Poi, le prove libere. Con Schumacher Michael che tira la volata all'altro Schumacher della Formula 1, Ralf, fratello e avversario al volante della Williams. Tra loro, il finlandese due volte campione del mondo Mika Hakkinen, graduato McLaren. Coulthard c'è, ma gioca a nascondino, pronto a sferrare il colpo decisivo nelle qualifiche. In pista, per la cronaca, anche un giovanissimo spagnolo dall'aria spavalda e dal futuro ricco di speranze, Fernando Alonso, al primo anno tra i campioni. Guida la Minardi, l'Italia nel destino. Il sabato della pole è una sfida annunciata Ferrari contro McLaren. Schumacher corre, Hakkinen si esalta, ma è Coulthard a piazzare la zampata decisiva in uno dei suoi ultimi tentativi. La griglia della domenica dice Coulthard-M.Schumacher-Hakkinen-Barrichello (lo scudiero affidabilissimo di Michael)-R.Schumacher-Irvine. Sei piloti in un secondo. Alla Mclaren si mette in fresco lo champagne. Alla Ferrari, Jean Todt e Luca di Montezemolo declamano l'arrembaggio. 

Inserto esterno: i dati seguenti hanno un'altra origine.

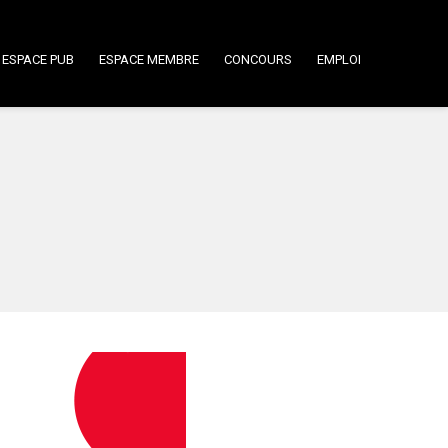
ESPACE PUB
ESPACE MEMBRE
CONCOURS
EMPLOI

Tre, due, uno e la sorte si prende la scena. Al giro di formazione partono tutti, tranne lui, Coulthard, immobile come una cera per via di un motore che fa i capricci. Sarà costretto a partire in fondo allo schieramento. nero come la rabbia che cova dentro per una gara compromessa prima di premere l'acceleratore. Semaforo verde e Schumacher saluta tutti, spinto dalla dea bendata e da un talento schiacciasassi che gli consentiva di eseguire il compito senza sbavature. E mentre Coulthard scatena temporali sul brasiliano della Arrows, Enrique Bernoldi, deciso a vendere carissima la pelle, l'altra McLaren, quella di Hakkinen, si mette di traverso per un problema al differenziale che costringerà il finlandese a scendere dalla monoposto al giro numero 16. Si diceva, la sorte. Che accompagna Schumacher sul traguardo in compagnia del compagno di avventure Barrichello. Staccatissimi tutti gli altri. Vince Schumi, stravince la Ferrari. Montecarlo si veste di rosso e inizia la festa. Che a Maranello inseguono ormai da 14 primavere.